╭──
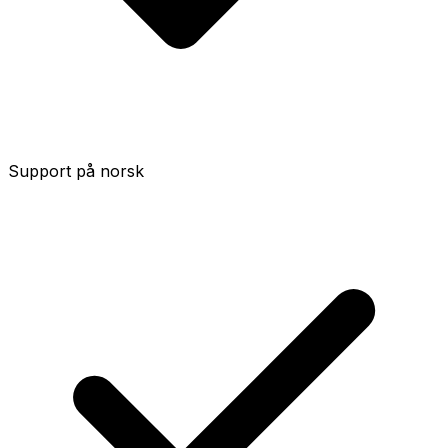
Support på norsk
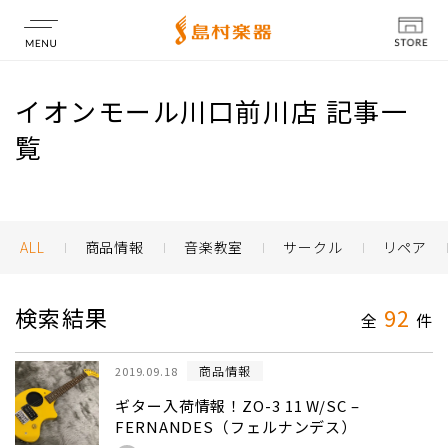
店舗情報
イオンモール川口前川店 記事一
覧
ALL
商品情報
音楽教室
サークル
リペア
検索結果
92
全
件
商品情報
2019.09.18
ギター入荷情報！ZO-3 11 W/SC –
FERNANDES（フェルナンデス）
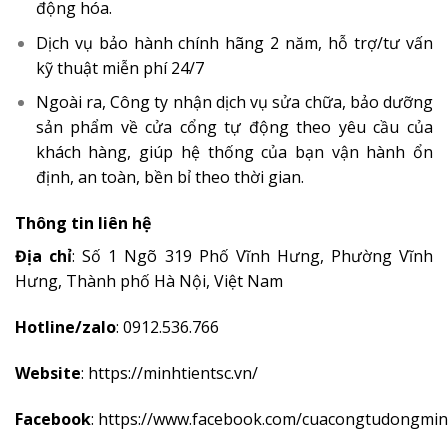
động hóa.
Dịch vụ bảo hành chính hãng 2 năm, hỗ trợ/tư vấn
kỹ thuật miễn phí 24/7
Ngoài ra, Công ty nhận dịch vụ sửa chữa, bảo dưỡng
sản phẩm về cửa cổng tự động theo yêu cầu của
khách hàng, giúp hệ thống của bạn vận hành ổn
định, an toàn, bền bỉ theo thời gian.
Thông tin liên hệ
Địa chỉ
: Số 1 Ngõ 319 Phố Vĩnh Hưng, Phường Vĩnh
Hưng, Thành phố Hà Nội, Việt Nam
Hotline/zalo
:
0912.536.766
Website
:
https://minhtientsc.vn/
Facebook
:
https://www.facebook.com/cuacongtudongmin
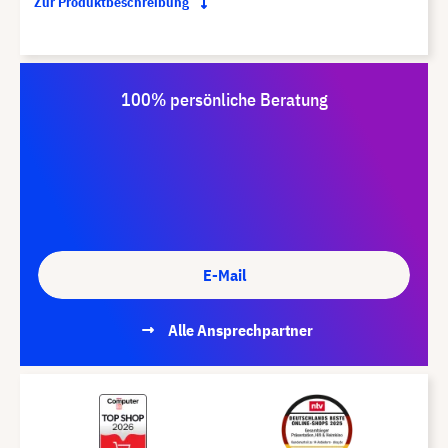
Zur Produktbeschreibung
100% persönliche Beratung
E-Mail
Alle Ansprechpartner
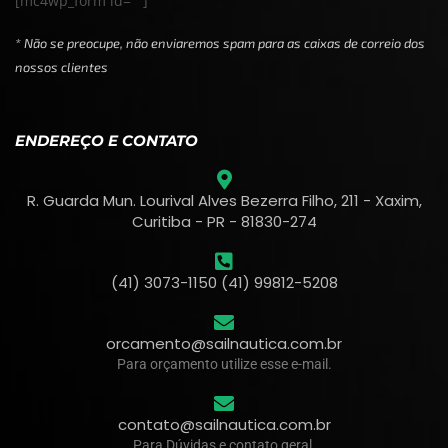
[mc4wp_form id=""]
* Não se preocupe, não enviaremos spam para as caixas de correio dos
nossos clientes
ENDEREÇO E CONTATO
R. Guarda Mun. Lourival Alves Bezerra Filho, 211 - Xaxim,
Curitiba - PR - 81830-274
(41) 3073-1150 (41) 99812-5208
orcamento@sailnautica.com.br
Para orçamento utilize esse e-mail.
contato@sailnautica.com.br
Para Dúvidas e contato geral.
╰──
Exercise objective:
Lines in the records above that carry the word "Hưng" are to be located and copied.

Finished exercise:
: Số 1 Ngõ 319 Phố Vĩnh Hưng, Phường Vĩnh
Hưng, Thành phố Hà Nội, Việt Nam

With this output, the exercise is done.